Chris McGregor's bands mixed free jazz and township music but in this tribute to bassist Dyani, the South African element is to the fore


Like Blue Notes For Mongezi (reviewed separately with background information about the band) this CD was previously available as part of Blue Notes: The Ogun Collection, a set that also included Blue Notes – Legacy and Blue Notes In Concert.

In the late 60s and early 70s McGregor and his associates were at the centre of much of my live listening. After the Chris McGregor Group disbanded, its members could often be heard with several splendid bands, including Isipingo, Makevu, Zila, Jabula, Spear, Jabula-Spear and Assegai. All, to some degree or another, melded South African dance music, especially kwela and township jive, with fiercer, more abstract elements derived from the free jazz/fire music developments which began to emerge in the US in the 60s.

On this tribute to Johnny Mbizo Dyani the South African influences are very much to the fore and, notwithstanding its energy and sometimes acrid sound, the music is suffused with longing and nostalgia for home.

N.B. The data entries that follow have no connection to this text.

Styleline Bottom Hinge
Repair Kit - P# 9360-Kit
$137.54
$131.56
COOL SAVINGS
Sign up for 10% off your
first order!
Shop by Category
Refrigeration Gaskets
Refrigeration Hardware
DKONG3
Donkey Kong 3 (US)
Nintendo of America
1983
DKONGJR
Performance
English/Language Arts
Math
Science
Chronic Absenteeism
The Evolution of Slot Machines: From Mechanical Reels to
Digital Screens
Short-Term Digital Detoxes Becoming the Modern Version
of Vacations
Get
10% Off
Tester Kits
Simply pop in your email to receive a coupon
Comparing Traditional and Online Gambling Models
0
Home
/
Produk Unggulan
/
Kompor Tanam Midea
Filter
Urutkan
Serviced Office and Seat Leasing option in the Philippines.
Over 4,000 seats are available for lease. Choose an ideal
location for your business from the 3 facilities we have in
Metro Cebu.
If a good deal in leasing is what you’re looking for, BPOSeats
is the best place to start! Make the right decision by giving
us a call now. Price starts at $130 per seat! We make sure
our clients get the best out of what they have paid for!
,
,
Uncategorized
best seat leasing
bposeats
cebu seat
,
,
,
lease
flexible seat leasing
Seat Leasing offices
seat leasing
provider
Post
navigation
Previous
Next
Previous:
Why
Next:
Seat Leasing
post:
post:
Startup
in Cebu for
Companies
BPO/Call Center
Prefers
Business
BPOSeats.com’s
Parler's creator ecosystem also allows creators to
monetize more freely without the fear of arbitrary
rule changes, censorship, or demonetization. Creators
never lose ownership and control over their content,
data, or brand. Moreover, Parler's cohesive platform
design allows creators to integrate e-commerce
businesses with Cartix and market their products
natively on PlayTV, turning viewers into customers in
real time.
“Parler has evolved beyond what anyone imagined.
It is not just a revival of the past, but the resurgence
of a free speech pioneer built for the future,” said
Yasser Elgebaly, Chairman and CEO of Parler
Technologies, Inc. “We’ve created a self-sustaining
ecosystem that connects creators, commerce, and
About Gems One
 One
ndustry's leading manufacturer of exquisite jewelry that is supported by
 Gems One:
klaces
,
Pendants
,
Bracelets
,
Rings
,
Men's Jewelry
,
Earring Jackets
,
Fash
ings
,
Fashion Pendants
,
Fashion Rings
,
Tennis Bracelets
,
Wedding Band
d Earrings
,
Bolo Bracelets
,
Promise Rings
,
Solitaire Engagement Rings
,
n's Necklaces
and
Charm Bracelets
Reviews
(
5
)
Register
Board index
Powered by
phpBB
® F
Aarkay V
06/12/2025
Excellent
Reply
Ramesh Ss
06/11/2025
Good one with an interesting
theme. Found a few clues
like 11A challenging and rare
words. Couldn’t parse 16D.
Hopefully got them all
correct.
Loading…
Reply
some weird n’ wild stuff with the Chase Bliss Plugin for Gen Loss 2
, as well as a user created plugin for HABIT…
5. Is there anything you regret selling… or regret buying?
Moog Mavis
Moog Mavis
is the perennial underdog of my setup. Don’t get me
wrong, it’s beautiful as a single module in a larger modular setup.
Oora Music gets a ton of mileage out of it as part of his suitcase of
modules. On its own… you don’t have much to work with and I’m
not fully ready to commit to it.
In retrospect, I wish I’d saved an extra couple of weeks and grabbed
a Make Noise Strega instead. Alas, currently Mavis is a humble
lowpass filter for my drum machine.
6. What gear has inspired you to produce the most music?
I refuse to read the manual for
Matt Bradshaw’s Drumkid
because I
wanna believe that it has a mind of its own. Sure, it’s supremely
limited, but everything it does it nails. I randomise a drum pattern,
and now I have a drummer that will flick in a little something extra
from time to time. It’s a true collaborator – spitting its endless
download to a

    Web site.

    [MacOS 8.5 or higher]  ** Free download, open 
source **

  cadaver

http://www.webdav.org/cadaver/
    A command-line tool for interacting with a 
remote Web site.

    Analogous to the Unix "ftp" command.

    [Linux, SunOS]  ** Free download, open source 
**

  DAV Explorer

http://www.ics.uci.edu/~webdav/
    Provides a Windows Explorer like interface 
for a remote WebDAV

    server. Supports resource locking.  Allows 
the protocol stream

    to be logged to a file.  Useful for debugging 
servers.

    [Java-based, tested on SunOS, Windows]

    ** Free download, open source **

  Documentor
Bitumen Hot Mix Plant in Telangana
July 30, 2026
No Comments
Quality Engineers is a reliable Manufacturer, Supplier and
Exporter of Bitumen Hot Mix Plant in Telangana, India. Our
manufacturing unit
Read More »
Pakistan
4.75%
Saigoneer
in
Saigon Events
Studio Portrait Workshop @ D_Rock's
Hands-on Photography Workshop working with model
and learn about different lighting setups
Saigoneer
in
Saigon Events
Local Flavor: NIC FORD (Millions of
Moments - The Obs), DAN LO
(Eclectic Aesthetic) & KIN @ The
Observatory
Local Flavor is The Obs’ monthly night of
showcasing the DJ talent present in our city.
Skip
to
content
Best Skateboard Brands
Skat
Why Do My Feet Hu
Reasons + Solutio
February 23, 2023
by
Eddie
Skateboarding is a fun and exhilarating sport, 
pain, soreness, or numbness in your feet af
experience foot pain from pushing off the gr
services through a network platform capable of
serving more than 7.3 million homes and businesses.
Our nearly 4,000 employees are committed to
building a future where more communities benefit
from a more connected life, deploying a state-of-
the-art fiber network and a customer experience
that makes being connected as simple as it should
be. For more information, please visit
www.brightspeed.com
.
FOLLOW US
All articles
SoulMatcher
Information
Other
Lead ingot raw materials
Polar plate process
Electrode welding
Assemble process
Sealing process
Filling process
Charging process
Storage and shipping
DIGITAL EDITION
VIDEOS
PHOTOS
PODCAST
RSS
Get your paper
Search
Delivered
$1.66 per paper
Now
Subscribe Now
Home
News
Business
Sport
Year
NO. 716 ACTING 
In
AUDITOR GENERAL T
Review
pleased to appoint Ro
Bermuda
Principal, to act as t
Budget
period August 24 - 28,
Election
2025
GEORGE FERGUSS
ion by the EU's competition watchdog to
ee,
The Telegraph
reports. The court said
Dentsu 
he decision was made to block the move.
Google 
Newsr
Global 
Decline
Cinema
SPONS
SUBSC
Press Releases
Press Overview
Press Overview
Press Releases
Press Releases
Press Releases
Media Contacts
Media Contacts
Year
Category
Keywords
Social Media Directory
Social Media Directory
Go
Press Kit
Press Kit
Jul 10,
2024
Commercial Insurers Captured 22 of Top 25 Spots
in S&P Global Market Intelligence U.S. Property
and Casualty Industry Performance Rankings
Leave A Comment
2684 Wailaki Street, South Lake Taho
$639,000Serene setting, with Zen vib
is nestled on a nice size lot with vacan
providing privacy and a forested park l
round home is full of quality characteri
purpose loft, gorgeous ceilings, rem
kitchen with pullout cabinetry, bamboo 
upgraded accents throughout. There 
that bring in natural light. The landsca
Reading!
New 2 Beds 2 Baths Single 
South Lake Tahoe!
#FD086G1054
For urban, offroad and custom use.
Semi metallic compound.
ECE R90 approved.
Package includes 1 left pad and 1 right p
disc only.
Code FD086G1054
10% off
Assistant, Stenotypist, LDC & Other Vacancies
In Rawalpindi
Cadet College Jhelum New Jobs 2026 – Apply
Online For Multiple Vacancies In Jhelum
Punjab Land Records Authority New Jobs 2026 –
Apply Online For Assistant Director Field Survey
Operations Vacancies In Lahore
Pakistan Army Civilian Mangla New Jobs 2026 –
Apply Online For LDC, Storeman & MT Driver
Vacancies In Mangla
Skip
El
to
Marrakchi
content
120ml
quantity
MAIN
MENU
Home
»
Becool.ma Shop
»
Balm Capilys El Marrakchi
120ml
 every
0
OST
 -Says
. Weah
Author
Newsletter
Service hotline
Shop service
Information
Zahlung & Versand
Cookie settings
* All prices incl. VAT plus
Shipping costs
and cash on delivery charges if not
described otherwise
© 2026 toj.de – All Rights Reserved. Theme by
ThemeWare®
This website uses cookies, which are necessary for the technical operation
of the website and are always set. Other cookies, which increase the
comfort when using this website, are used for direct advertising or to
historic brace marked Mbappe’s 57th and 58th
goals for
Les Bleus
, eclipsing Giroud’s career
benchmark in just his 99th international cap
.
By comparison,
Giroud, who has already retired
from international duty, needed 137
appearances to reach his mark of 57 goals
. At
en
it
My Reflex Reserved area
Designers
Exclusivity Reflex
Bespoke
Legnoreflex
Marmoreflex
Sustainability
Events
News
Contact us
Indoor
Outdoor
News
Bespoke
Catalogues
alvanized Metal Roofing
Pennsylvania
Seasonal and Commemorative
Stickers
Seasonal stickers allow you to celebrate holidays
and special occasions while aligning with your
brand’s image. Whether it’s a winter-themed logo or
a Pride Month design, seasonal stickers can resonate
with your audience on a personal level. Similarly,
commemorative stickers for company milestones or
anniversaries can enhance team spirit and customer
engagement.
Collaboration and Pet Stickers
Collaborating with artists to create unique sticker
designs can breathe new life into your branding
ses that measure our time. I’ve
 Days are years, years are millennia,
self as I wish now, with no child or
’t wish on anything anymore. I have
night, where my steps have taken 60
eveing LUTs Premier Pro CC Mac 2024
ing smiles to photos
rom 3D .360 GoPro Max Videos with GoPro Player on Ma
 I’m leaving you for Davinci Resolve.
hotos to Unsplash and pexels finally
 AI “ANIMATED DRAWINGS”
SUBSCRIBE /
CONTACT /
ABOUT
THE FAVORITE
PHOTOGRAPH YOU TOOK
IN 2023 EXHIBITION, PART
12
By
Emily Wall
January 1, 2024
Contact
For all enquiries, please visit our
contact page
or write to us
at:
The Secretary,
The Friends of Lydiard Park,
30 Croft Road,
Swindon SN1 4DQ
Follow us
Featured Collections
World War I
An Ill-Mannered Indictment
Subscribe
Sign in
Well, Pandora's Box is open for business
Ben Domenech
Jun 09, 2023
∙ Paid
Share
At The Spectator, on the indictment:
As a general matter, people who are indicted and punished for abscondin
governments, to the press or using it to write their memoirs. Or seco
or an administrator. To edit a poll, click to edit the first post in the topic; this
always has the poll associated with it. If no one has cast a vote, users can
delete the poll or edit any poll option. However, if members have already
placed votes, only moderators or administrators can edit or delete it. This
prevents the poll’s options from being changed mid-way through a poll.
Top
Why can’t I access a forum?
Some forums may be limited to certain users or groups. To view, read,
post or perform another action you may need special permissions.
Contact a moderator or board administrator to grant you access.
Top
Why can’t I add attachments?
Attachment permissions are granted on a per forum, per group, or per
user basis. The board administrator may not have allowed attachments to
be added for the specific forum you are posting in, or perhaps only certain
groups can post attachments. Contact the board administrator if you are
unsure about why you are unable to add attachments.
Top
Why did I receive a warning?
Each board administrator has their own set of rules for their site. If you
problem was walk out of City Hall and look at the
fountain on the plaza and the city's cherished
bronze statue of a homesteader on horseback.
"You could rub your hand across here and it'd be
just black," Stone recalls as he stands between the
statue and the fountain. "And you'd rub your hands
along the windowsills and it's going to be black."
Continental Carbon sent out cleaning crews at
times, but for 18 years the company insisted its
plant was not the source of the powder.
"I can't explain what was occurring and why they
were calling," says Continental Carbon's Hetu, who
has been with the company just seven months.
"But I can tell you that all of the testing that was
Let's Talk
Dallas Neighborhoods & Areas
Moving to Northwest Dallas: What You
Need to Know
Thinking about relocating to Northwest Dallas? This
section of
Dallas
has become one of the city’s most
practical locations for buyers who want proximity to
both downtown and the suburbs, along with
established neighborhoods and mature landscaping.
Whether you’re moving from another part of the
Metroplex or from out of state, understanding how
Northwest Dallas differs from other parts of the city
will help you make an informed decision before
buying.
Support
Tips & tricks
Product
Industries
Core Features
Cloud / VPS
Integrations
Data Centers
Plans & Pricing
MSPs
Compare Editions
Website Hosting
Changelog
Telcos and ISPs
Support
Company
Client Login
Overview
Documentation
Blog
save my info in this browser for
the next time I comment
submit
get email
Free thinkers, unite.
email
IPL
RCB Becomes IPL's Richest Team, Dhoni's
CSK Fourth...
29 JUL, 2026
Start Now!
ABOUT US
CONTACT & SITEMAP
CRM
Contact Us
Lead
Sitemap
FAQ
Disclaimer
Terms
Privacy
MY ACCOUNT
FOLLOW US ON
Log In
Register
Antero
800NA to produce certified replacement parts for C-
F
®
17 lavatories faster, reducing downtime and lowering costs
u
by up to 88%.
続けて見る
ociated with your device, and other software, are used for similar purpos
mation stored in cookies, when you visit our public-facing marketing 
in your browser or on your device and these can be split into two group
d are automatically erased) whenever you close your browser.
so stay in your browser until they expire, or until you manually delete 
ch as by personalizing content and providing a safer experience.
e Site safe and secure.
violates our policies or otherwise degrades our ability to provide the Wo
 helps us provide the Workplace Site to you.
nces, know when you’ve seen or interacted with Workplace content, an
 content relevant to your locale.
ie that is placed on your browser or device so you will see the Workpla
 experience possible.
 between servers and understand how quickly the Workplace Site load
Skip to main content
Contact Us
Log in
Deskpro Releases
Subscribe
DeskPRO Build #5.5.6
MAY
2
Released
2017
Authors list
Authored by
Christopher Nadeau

Adding to the poignancy is the knowledge that both McGregor and Pukwana would be dead by mid-1990, when real steps to end apartheid were just beginning. Only Moholo lived to see the end of apartheid and go home.

Listening to this album more often than strictly necessary for reviewing purposes it seems that it has grown even more deeply emotional, powerful, moving and enthralling than it was when first issued 14 years ago. Pukwana’s glorious, throaty alto cries out, sometimes with pain at the absence of Mbizo, sometimes with exultation when the music really catches fire.

There are also lyrical pieces, such as Ntyilo Ntyilo (with lovely playing from McGregor and Pukwana switching to soprano) and the reverent reading of Nkosi Sikelele Afrika. Each of the three versions of Funk Dem Dudu (only the first was on the original LP release) has its own identity, which makes them worthwhile bonuses rather than just space-fillers.

With the superb melding of the sound of the players, not least McGregor’s left-hand figures and Moholo’s tom-toms, it is almost as if Dyani’s bass is really there: it’s not that he is not missed, more that he is so strongly present in spirit.

Funk Dem Dudu-To Eriko; Eymomzi; Ntyilo Ntyilo; Blues For Nick; Monks & Mbizo; Ithi Gki-Nkosi Sikelele Afrika; Funk Dem Dudu; Eyomzi; Funk Dem Dudu-To Erico (65.28)
Pukwana (ss, as); McGregor (p, pc); Moholo-Moholo (d, pc). London, 18 August 1987.